● **Exercise description**: With the pictures removed, please write out every line below exactly as given.
━━━
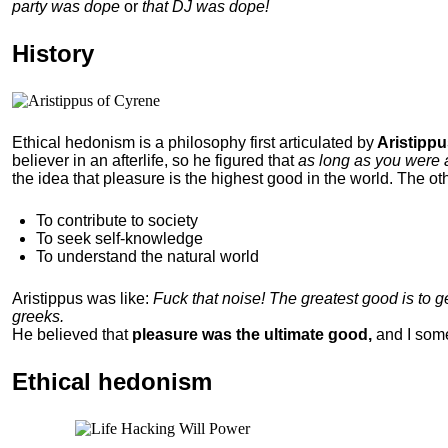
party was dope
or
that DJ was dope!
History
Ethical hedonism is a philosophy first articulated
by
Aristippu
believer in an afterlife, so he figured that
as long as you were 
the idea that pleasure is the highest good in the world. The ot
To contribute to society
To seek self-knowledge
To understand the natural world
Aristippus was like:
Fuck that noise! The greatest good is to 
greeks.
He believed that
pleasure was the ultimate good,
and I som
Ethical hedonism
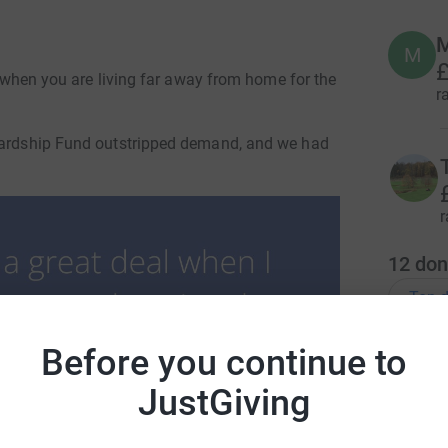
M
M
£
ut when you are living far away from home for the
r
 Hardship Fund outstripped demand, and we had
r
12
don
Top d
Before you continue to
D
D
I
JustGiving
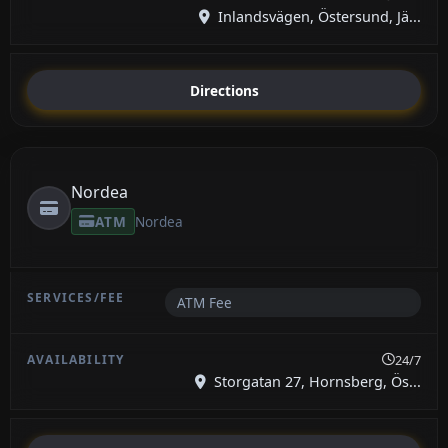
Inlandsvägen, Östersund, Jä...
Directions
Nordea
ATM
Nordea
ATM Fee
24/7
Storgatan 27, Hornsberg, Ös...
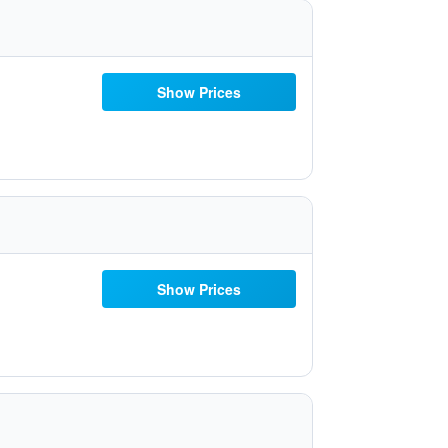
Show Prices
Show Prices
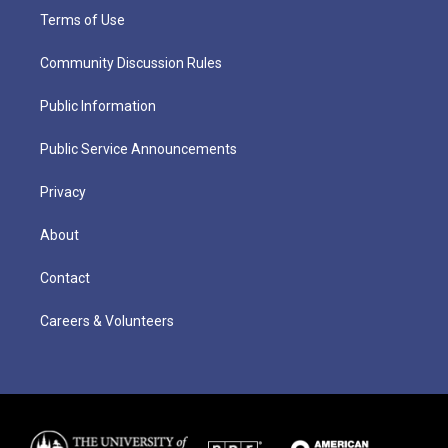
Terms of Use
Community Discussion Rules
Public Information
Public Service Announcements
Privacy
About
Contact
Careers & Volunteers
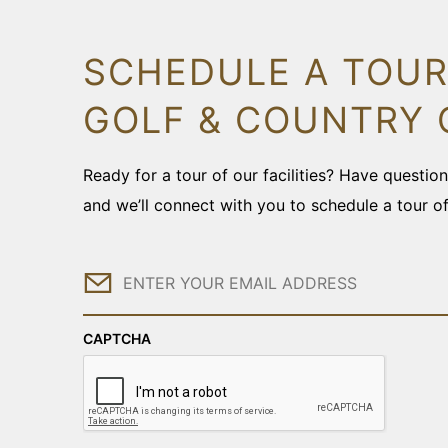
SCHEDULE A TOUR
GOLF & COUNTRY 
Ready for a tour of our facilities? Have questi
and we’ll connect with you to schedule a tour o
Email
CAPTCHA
━━━
● **Final answer**:
party was dope
or
that DJ was dope!
History
Ethical hedonism is a philosophy first articulated
by
Aristippu
believer in an afterlife, so he figured that
as long as you were 
the idea that pleasure is the highest good in the world. The ot
To contribute to society
To seek self-knowledge
To understand the natural world
Aristippus was like:
Fuck that noise! The greatest good is to 
greeks.
He believed that
pleasure was the ultimate good,
and I som
Ethical hedonism
M
M
£
ut when you are living far away from home for the
r
 Hardship Fund outstripped demand, and we had
r
12
don
Top d
Before you continue to
D
D
I
JustGiving
Inlandsvägen, Östersund, Jä...
Directions
Nordea
ATM
Nordea
ATM Fee
24/7
Storgatan 27, Hornsberg, Ös...
Show Prices
Show Prices
Terms of Use
Community Discussion Rules
Public Information
Public Service Announcements
Privacy
About
Contact
Careers & Volunteers
SCHEDULE A TOUR
GOLF & COUNTRY 
Ready for a tour of our facilities? Have questi
and we’ll connect with you to schedule a tour o
Email
CAPTCHA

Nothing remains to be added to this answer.